Bank of England warns over easy alternatives to Libor

By Huw Jones

LONDON (Reuters) – Markets must not replace the tarnished Libor interest rate with alternatives that could end up replicating the same flaws that made it easy for banks to manipulate, Bank of England Governor Andrew Bailey said on Tuesday.

The London Interbank Offered Rate is being scrapped at the end of December, though the publication of some dollar denominations continue until mid-2023 for outstanding contracts.

“I am pleased we have made a lot of progress and I am very optimistic that we will be there,” Bailey told an online event.

Regulators want Libor replaced with overnight “risk-free” rates compiled by central banks, such as Sonia at the Bank of England and Sofr at the Federal Reserve.

Some U.S. banks have called for an alternative rate, or supplement “spread” added to Sofr, to reflect the credit risk of a counterparty to a loan. Some are already being offered in the U.S. market.

“While these rates may offer convenience as a short-term substitution, they present a range of complex longer term risks,” Bailey said.

“The ability of such rates to maintain representativeness through periods of stress remains a challenge to which we have not seen adequate answers.”

It was not clear to what extent alternative credit sensitive benchmarks have truly addressed the weaknesses of Libor, Bailey said.

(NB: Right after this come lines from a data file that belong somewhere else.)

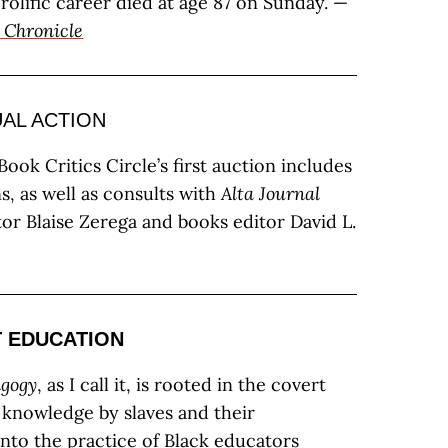
rolific career died at age 87 on Sunday. —
 Chronicle
UAL ACTION
ook Critics Circle’s first auction includes
s, as well as consults with
Alta Journal
or Blaise Zerega and books editor David L.
T EDUCATION
agogy
, as I call it, is rooted in the covert
f knowledge by slaves and their
nto the practice of Black educators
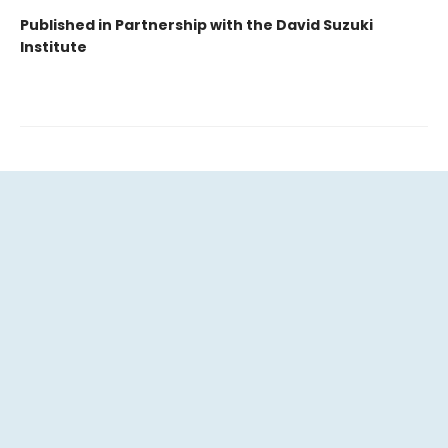
Published in Partnership with the David Suzuki
Institute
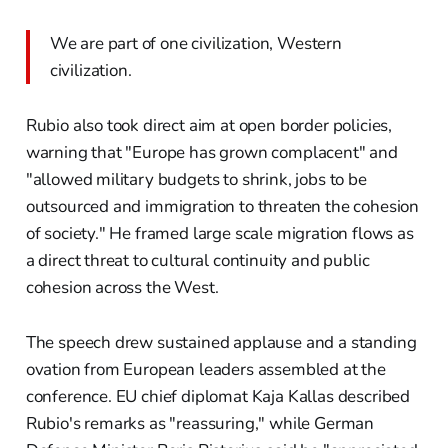
We are part of one civilization, Western
civilization.
Rubio also took direct aim at open border policies,
warning that "Europe has grown complacent" and
"allowed military budgets to shrink, jobs to be
outsourced and immigration to threaten the cohesion
of society." He framed large scale migration flows as
a direct threat to cultural continuity and public
cohesion across the West.
The speech drew sustained applause and a standing
ovation from European leaders assembled at the
conference. EU chief diplomat Kaja Kallas described
Rubio's remarks as "reassuring," while German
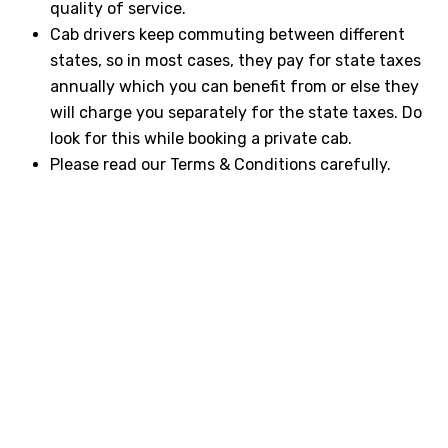
quality of service.
Cab drivers keep commuting between different
states, so in most cases, they pay for state taxes
annually which you can benefit from or else they
will charge you separately for the state taxes. Do
look for this while booking a private cab.
Please read our Terms & Conditions carefully.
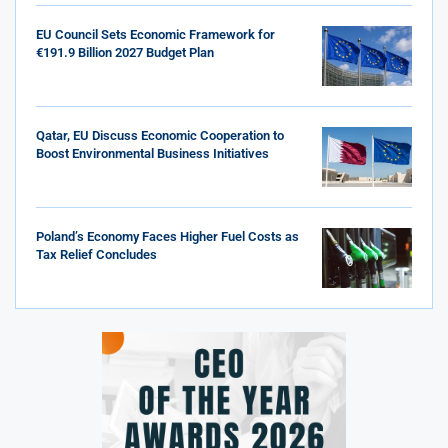
EU Council Sets Economic Framework for
€191.9 Billion 2027 Budget Plan
Qatar, EU Discuss Economic Cooperation to
Boost Environmental Business Initiatives
Poland’s Economy Faces Higher Fuel Costs as
Tax Relief Concludes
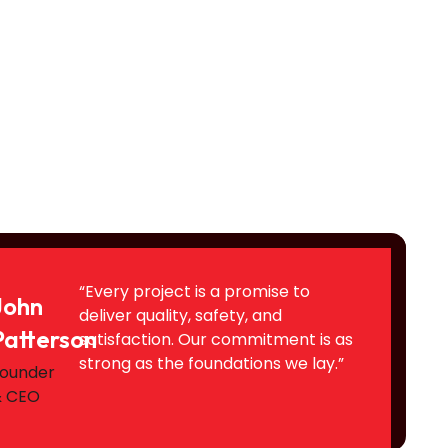
“Every project is a promise to
John
deliver quality, safety, and
Patterson
satisfaction. Our commitment is as
strong as the foundations we lay.”
ounder
& CEO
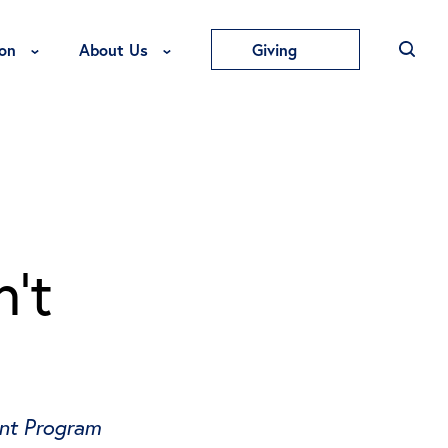
Toggle Education Menu
Toggle About Us Menu
on
About Us
Giving
’t
ent Program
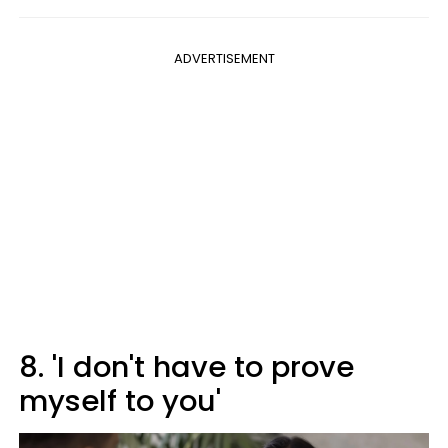
ADVERTISEMENT
8. 'I don't have to prove
myself to you'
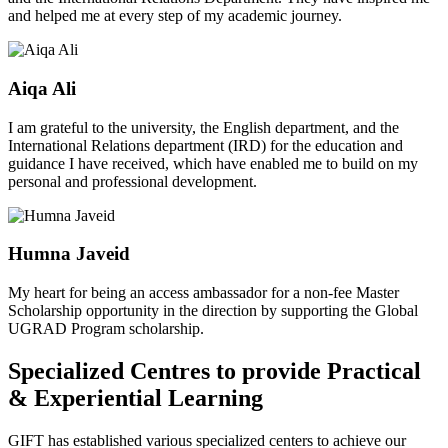
and helped me at every step of my academic journey.
Aiqa Ali
I am grateful to the university, the English department, and the
International Relations department (IRD) for the education and
guidance I have received, which have enabled me to build on my
personal and professional development.
Humna Javeid
My heart for being an access ambassador for a non-fee Master
Scholarship opportunity in the direction by supporting the Global
UGRAD Program scholarship.
Specialized Centres to provide Practical
& Experiential Learning
GIFT has established various specialized centers to achieve our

“In the UK there is a clear consensus that credit sensitive rates are not required or wanted as part of sterling Libor transition and in my view this is sensible,” he said.

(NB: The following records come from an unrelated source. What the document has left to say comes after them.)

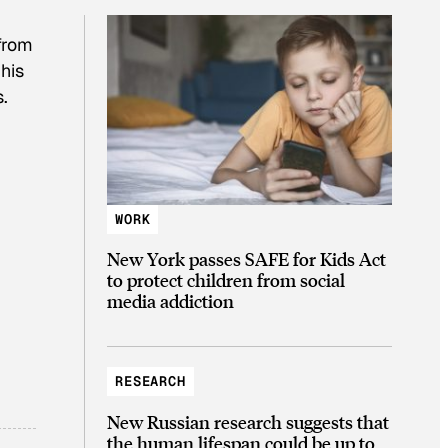
 from
his
.
WORK
New York passes SAFE for Kids Act
to protect children from social
media addiction
RESEARCH
New Russian research suggests that
the human lifespan could be up to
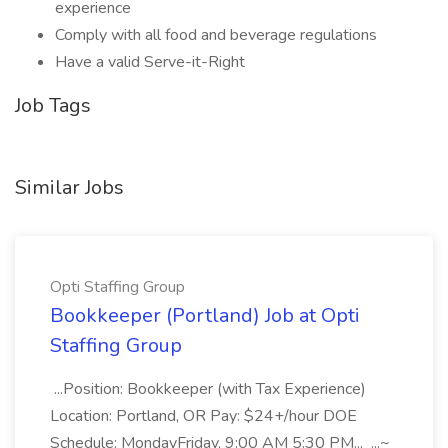
experience
Comply with all food and beverage regulations
Have a valid Serve-it-Right
Job Tags
Similar Jobs
Opti Staffing Group
Bookkeeper (Portland) Job at Opti
Staffing Group
...Position: Bookkeeper (with Tax Experience)
Location: Portland, OR Pay: $24+/hour DOE
Schedule: MondayFriday, 9:00 AM 5:30 PM... ...~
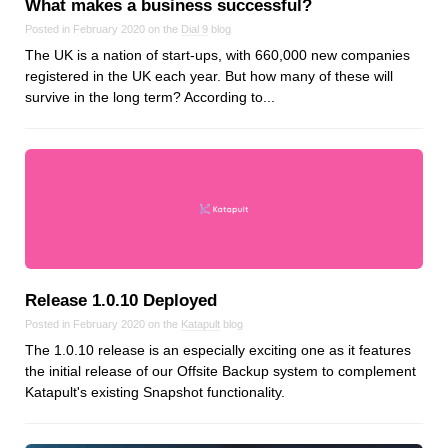
What makes a business successful?
Posted in February 2020 on the
Dial 9
blog
The UK is a nation of start-ups, with 660,000 new companies
registered in the UK each year. But how many of these will
survive in the long term? According to...
Release 1.0.10 Deployed
Posted in February 2020 on the
Katapult
blog
The 1.0.10 release is an especially exciting one as it features
the initial release of our Offsite Backup system to complement
Katapult's existing Snapshot functionality.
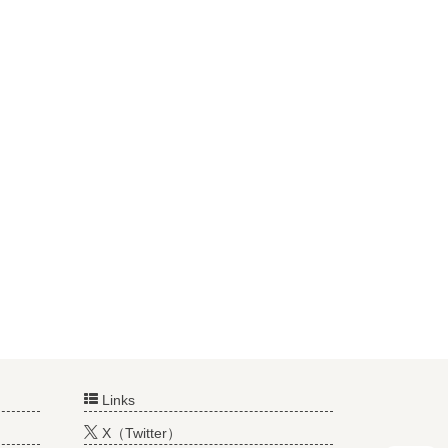
Links
X（Twitter）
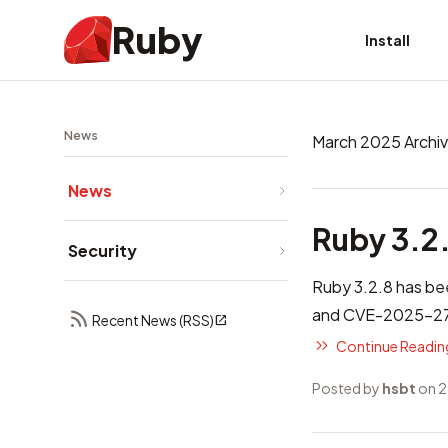
Ruby
Install
News
March 2025 Archi
News
Ruby 3.2
Security
Ruby 3.2.8 has bee
and CVE-2025-272
Recent News (RSS)
Continue Reading
Posted by
hsbt
on 2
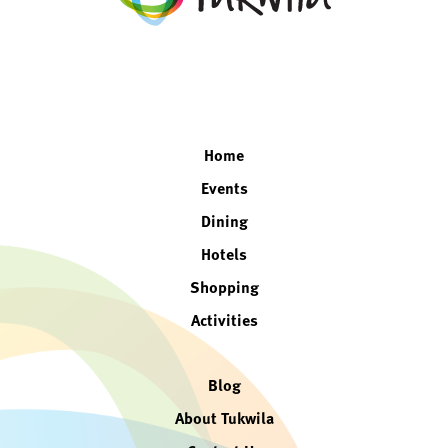
facebook
twitter
instagram
linkedin
Home
Events
Dining
Hotels
Shopping
Activities
Blog
About Tukwila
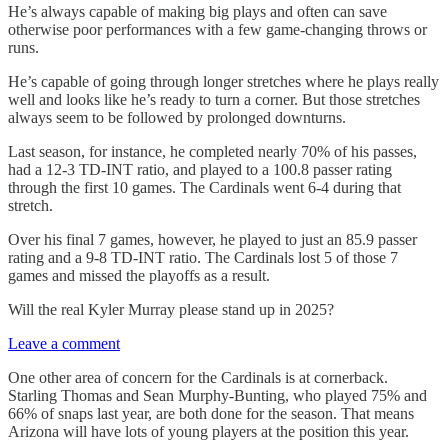
He’s always capable of making big plays and often can save
otherwise poor performances with a few game-changing throws or
runs.
He’s capable of going through longer stretches where he plays really
well and looks like he’s ready to turn a corner. But those stretches
always seem to be followed by prolonged downturns.
Last season, for instance, he completed nearly 70% of his passes,
had a 12-3 TD-INT ratio, and played to a 100.8 passer rating
through the first 10 games. The Cardinals went 6-4 during that
stretch.
Over his final 7 games, however, he played to just an 85.9 passer
rating and a 9-8 TD-INT ratio. The Cardinals lost 5 of those 7
games and missed the playoffs as a result.
Will the real Kyler Murray please stand up in 2025?
Leave a comment
One other area of concern for the Cardinals is at cornerback.
Starling Thomas and Sean Murphy-Bunting, who played 75% and
66% of snaps last year, are both done for the season. That means
Arizona will have lots of young players at the position this year.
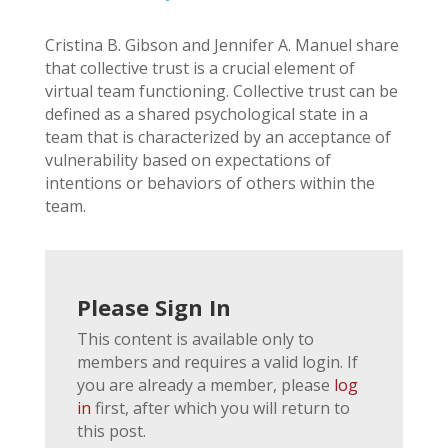
Cristina B. Gibson and Jennifer A. Manuel share
that collective trust is a crucial element of
virtual team functioning. Collective trust can be
defined as a shared psychological state in a
team that is characterized by an acceptance of
vulnerability based on expectations of
intentions or behaviors of others within the
team.
Please Sign In
This content is available only to
members and requires a valid login. If
you are already a member, please
log
in
first, after which you will return to
this post.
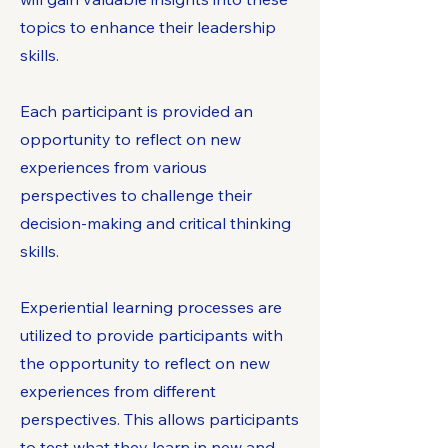
topics to enhance their leadership
skills.​
Each participant is provided an
opportunity to reflect on new
experiences from various
perspectives to challenge their
decision-making and critical thinking
skills.
Experiential learning processes are
utilized to provide participants with
the opportunity to reflect on new
experiences from different
perspectives. This allows participants
to test what they learn in new and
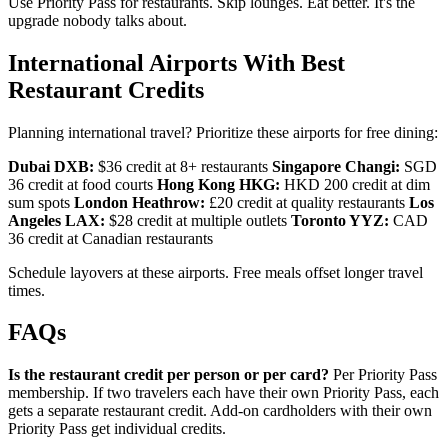
Use Priority Pass for restaurants. Skip lounges. Eat better. It's the
upgrade nobody talks about.
International Airports With Best
Restaurant Credits
Planning international travel? Prioritize these airports for free dining:
Dubai DXB:
$36 credit at 8+ restaurants
Singapore Changi:
SGD
36 credit at food courts
Hong Kong HKG:
HKD 200 credit at dim
sum spots
London Heathrow:
£20 credit at quality restaurants
Los
Angeles LAX:
$28 credit at multiple outlets
Toronto YYZ:
CAD
36 credit at Canadian restaurants
Schedule layovers at these airports. Free meals offset longer travel
times.
FAQs
Is the restaurant credit per person or per card?
Per Priority Pass
membership. If two travelers each have their own Priority Pass, each
gets a separate restaurant credit. Add-on cardholders with their own
Priority Pass get individual credits.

John Williams, president of the New York Federal Reserve Bank, said credit-sensitive alternatives might only be appropriate for a limited set of loans.

“The vast majority of transactions currently in Libor really are in the derivatives, in broader markets, where the overnight risk-free rate is the best, also most appropriate, but also can build this really strong foundation due to the breadth and depth of those underlying markets,” Williams said.